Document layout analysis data
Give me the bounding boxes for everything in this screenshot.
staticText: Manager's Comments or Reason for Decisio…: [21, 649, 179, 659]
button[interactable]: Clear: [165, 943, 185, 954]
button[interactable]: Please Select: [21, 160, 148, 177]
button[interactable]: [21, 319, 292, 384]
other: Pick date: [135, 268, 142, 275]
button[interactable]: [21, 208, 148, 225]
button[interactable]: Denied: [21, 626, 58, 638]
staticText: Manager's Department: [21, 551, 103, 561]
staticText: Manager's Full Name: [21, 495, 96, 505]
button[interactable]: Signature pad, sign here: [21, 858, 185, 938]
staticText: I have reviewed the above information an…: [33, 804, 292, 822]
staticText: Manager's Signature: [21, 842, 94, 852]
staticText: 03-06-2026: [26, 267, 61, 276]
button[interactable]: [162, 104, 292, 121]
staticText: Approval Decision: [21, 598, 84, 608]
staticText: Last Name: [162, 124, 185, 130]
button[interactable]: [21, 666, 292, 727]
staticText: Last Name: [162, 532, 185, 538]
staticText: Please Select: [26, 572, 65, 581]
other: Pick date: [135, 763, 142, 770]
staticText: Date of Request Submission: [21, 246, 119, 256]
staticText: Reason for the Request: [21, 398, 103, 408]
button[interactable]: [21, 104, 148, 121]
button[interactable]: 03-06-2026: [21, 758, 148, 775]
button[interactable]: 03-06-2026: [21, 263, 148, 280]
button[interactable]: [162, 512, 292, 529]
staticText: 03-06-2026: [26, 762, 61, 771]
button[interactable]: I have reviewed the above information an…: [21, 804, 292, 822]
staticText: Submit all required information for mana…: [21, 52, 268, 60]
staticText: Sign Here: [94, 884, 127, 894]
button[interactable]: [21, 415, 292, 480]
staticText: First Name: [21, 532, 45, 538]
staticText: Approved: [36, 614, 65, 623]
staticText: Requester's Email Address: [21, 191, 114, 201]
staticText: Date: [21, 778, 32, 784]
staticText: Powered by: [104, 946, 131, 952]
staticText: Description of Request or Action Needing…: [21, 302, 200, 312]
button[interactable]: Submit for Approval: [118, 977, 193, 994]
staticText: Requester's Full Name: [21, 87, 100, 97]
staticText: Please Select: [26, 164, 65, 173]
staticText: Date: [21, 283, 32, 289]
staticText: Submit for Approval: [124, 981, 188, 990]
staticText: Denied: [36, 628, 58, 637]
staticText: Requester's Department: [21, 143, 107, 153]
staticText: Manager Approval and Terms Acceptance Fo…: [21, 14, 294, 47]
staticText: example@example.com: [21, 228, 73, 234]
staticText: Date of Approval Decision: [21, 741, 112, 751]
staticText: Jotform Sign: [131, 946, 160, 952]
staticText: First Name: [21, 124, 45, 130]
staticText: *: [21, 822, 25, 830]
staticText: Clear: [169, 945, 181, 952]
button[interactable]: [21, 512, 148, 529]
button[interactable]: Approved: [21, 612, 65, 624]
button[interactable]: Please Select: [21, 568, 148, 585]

▸ YOUR TASK
Write out the data once more, word for word.

▸ RESPONSE BOX
Give me the bounding boxes for everything in this screenshot.
staticText: Manager's Comments or Reason for Decisio…: [21, 649, 179, 659]
button[interactable]: Clear: [165, 943, 185, 954]
button[interactable]: Please Select: [21, 160, 148, 177]
button[interactable]: [21, 319, 292, 384]
other: Pick date: [135, 268, 142, 275]
button[interactable]: [21, 208, 148, 225]
button[interactable]: Denied: [21, 626, 58, 638]
staticText: Manager's Department: [21, 551, 103, 561]
staticText: Manager's Full Name: [21, 495, 96, 505]
button[interactable]: Signature pad, sign here: [21, 858, 185, 938]
staticText: I have reviewed the above information an…: [33, 804, 292, 822]
staticText: Manager's Signature: [21, 842, 94, 852]
staticText: 03-06-2026: [26, 267, 61, 276]
button[interactable]: [162, 104, 292, 121]
staticText: Approval Decision: [21, 598, 84, 608]
staticText: Last Name: [162, 124, 185, 130]
button[interactable]: [21, 666, 292, 727]
staticText: Last Name: [162, 532, 185, 538]
staticText: Please Select: [26, 572, 65, 581]
other: Pick date: [135, 763, 142, 770]
staticText: Date of Request Submission: [21, 246, 119, 256]
staticText: Reason for the Request: [21, 398, 103, 408]
button[interactable]: [21, 104, 148, 121]
button[interactable]: 03-06-2026: [21, 758, 148, 775]
button[interactable]: 03-06-2026: [21, 263, 148, 280]
button[interactable]: [162, 512, 292, 529]
staticText: 03-06-2026: [26, 762, 61, 771]
button[interactable]: I have reviewed the above information an…: [21, 804, 292, 822]
staticText: Submit all required information for mana…: [21, 52, 268, 60]
staticText: Sign Here: [94, 884, 127, 894]
button[interactable]: [21, 415, 292, 480]
staticText: First Name: [21, 532, 45, 538]
staticText: Approved: [36, 614, 65, 623]
staticText: Requester's Email Address: [21, 191, 114, 201]
staticText: Date: [21, 778, 32, 784]
staticText: Powered by: [104, 946, 131, 952]
staticText: Description of Request or Action Needing…: [21, 302, 200, 312]
button[interactable]: Submit for Approval: [118, 977, 193, 994]
staticText: Requester's Full Name: [21, 87, 100, 97]
staticText: Please Select: [26, 164, 65, 173]
staticText: Date: [21, 283, 32, 289]
staticText: Submit for Approval: [124, 981, 188, 990]
staticText: Denied: [36, 628, 58, 637]
staticText: Requester's Department: [21, 143, 107, 153]
staticText: Manager Approval and Terms Acceptance Fo…: [21, 14, 294, 47]
staticText: example@example.com: [21, 228, 73, 234]
staticText: Date of Approval Decision: [21, 741, 112, 751]
staticText: Jotform Sign: [131, 946, 160, 952]
staticText: First Name: [21, 124, 45, 130]
staticText: *: [21, 822, 25, 830]
staticText: Clear: [169, 945, 181, 952]
button[interactable]: [21, 512, 148, 529]
button[interactable]: Approved: [21, 612, 65, 624]
button[interactable]: Please Select: [21, 568, 148, 585]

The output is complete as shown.